Born into the family of a poor teacher in Babruysk (in Belarus, then part of the Russian Empire), Tunkel was a sickly child whose drawing ability prompted charitable members of the community to send him to art school in Vilno. He finished his studies in 1899 and, too short sighted to be a painter, turned to writing. His poetry was first published in Der yud (Warsaw) in 1901 and from then on his poems, satires, drama and children’s stories appeared in Yiddish publications throughout Europe and North America.
Between 1906 and 1910 he travelled to the United States where he started the humorous journal Der kibitser (continued for two decades under the title Der Groyser Kundes). Moving to Warsaw in 1911 he wrote for Der moment, editing its humour pages, Der krumer spiegel, or The Crooked Mirror. He spent World War I in Ukraine, mainly in Kiev and Odessa. In the early twenties, he adapted several works of German poet Wilhelm Busch.
When the Warsaw cabaret Azazel opened in 1925, Der Tunkeler’s writings were part of the repertoire; his works were staged in Łódź and the Warsaw cabaret theater Sambatyon (which opened in 1927) as well.
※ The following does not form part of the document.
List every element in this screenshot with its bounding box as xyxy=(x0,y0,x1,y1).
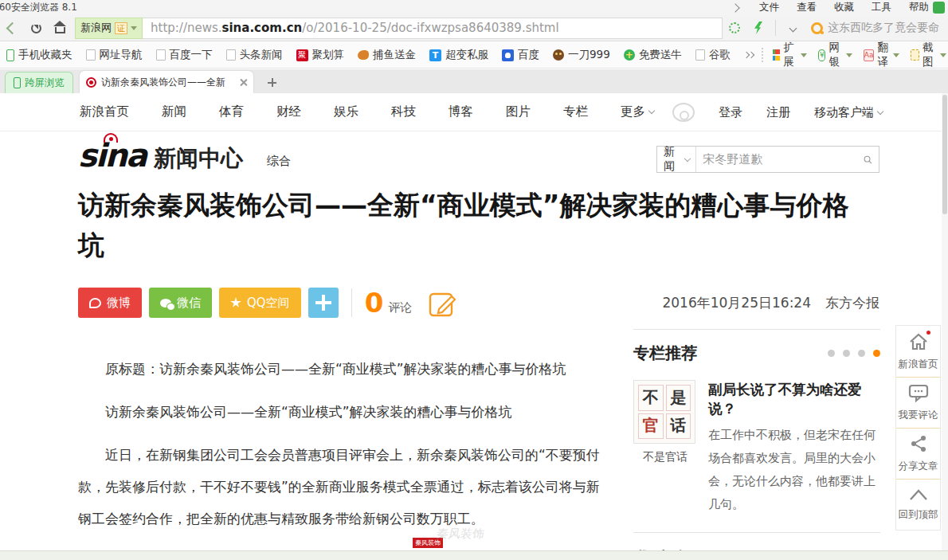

In 1931 he visited what was then the British Mandate of Palestine. The outbreak of World War II found him in Belgium from which he escaped into France only to be arrested by the Vichy authorities. Escaping in 1941 he managed to find his way to the US once more, where he wrote for the major New York Yiddish daily The Jewish Daily Forward despite failing health. He died there in 1949.
Throughout his life, numerous collections of his work were published in Warsaw, Kiev and New York. He is remembered as one of the Yiddish language’s outstanding humorists to this day.